Впервые Агнесса могла поговорить о себе с женщиной, да к тому ж еще в какой-то мере причастной к ее судьбе. Она начала с того, что больше всего мучило ее, - с болезни Иренэ. Агнесса описала страшную автомобильную катастрофу, свое отчаяние, когда у девочки отнялись ноги, тоску по мужу, к которому стала привыкать после рождения дочери, хотя сразу после свадьбы руки хотела на себя наложить, так он был ей немил... Закончила Агнесса тоже рассказом о болезни дочери.
- Она как цветок со сломанным стебельком. Кажется, вот-вот завянет. Ой, Адела, собственные ноги отрубила бы и ей приставила, только бы девочка могла ходить! Всю кровь бы свою отдала!
- Сердце матери всегда одинаково, бьется ли оно под дорогим платьем, или под такой рванью, как на мне... Жаль, не пришла ты раньше - на рассвете мы снимаемся с места... Может, и помогла бы. Умею я лечить раны, переломы. От чахотки есть у меня разные травы, от холеры - корешок... Есть зелье, чтобы желчь разогнать, и такое, что дурной глаз отводит... От бешенства, приворотное и отворотное, от грудницы и от лихорадки...
Адела, словно в трансе, перебирала названия болезней и трав, которыми она лечит, стараясь найти среди них такие, которые могли бы помочь маленькой Иренэ. Вдруг глаза старухи радостно загорелись. Она бросилась к своим мешочкам, стала их ощупывать и обнюхивать, отбирая нужное.
- Вот из этого, и еще из этого... от ломоты, чтобы кости не ныли, а отсюда, чтобы спинка не болела, а это... чтобы болезнь личико не желтила... Приговаривая, Адела отсыпала из каждого мешочка на кусок полотна по нескольку щепоток цвету, листьев или корешков, потом завязала все в узелок и протянула Агнессе.
- На, Мария, и внимательно слушай, что я скажу тебе. Заваришь эти травы в семи кружках воды. И семь раз по кружке подливай в купель. А потом всю воду собери, только так, чтобы ни капельки не пролилось, и ровно в полночь отнеси эту воду на самую высокую скалу, где гуляют ветры. Семь раз поклонись ветрам и семь раз скажи: недуг насланный, наговоренный, навороженный, недуг ветряной, водяной, земляной, огневой, я тебя запрещу, на семь ветров распущу, пади ты с глаз, с плеч, с сердца, с живота, с рук, с ног, с кости да с крови, с семидесяти суставов. Я тебя заколдую, на семь ветров развею. Тут тебе не живать, крови не пивать, вживе не бывать! Зашлю я тебя на моря глубокие, горы высокие, в пропасти бездонные, в чащобы исхоженные, где люди не бродят, колокола не звонят. Там тебе напиться, там накупаться, там нагуляться, с братцами навидаться.
Агнессе стало жутко от горящего взгляда старухи и от торжественного тона, которым она произносила слова заклинания.
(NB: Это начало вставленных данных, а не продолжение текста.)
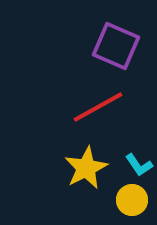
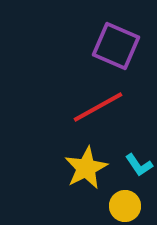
yellow circle: moved 7 px left, 6 px down
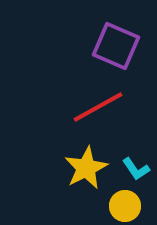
cyan L-shape: moved 3 px left, 4 px down
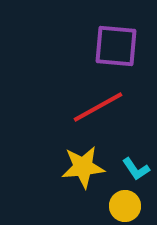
purple square: rotated 18 degrees counterclockwise
yellow star: moved 3 px left, 1 px up; rotated 21 degrees clockwise
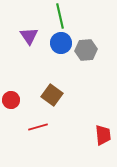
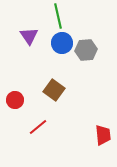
green line: moved 2 px left
blue circle: moved 1 px right
brown square: moved 2 px right, 5 px up
red circle: moved 4 px right
red line: rotated 24 degrees counterclockwise
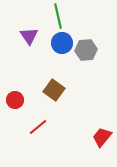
red trapezoid: moved 1 px left, 2 px down; rotated 135 degrees counterclockwise
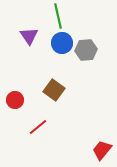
red trapezoid: moved 13 px down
На мгновение женщиной овладел мистический ужас перед непостижимыми силами, которые правят судьбами людей. Но перед глазами промелькнули картины детства, все эти Марианны и Луисы, которых старая цыганка учила гадать, обманывать легковерных. Кое-кто из цыганок действительно умел лечить травами, но уменье их не простиралось дальше лечения ран или обычной простуды.
"Бедная Адела, ты даже свои глаза не можешь вылечить!" - подумала Агнесса, но, чтобы не обидеть старуху, трижды повторила за ней слова заговора и заботливо спрятала на груди узелок с зельем.
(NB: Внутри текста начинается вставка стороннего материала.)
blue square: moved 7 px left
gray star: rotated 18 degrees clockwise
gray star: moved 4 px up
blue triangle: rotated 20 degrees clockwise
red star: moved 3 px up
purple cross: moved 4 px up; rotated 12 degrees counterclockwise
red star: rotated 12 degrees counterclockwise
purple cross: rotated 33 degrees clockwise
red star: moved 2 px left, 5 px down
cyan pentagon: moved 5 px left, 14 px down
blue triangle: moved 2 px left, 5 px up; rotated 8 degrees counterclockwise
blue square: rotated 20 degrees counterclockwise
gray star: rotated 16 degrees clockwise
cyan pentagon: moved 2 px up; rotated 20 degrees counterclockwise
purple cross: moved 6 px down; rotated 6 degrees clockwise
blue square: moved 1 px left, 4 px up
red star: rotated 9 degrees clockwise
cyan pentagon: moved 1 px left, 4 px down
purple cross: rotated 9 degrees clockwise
- Спасибо, Адела, что ты меня не забыла, возьми вот это! - Агнесса сняла с плеч белый шарф, который на всякий случай захватила в дорогу. - Он теплый и пригодится тебе в непогоду.
Огрубевшими, шершавыми пальцами старая цыганка осторожно погладила пушистую шерсть, потом прижала шарф к щеке.
- Мягкий, как горсточка пуха, как дыханье ребенка. Ай-ай! Кто же поверит, что старая цыганка его не украла!
- Ничего, зимой закутаешь себе грудь и спину. Под кофтой никто не увидит.
Старуха долго еще бы причмокивала языком, рассматривая подарок, но Агнесса напомнила ей:
- Пойдем, нам пора собираться в дорогу. Да и Петро, верно,сердится.
К большому удивлению обеих женщин, атаман лишь миролюбиво кивнул, указывая, куда поставить принесенное. По всему было видно, что они с Фредом поладили и выкурили не одну трубку. Деньги, оставленные Агнессой на полу, тоже исчезли.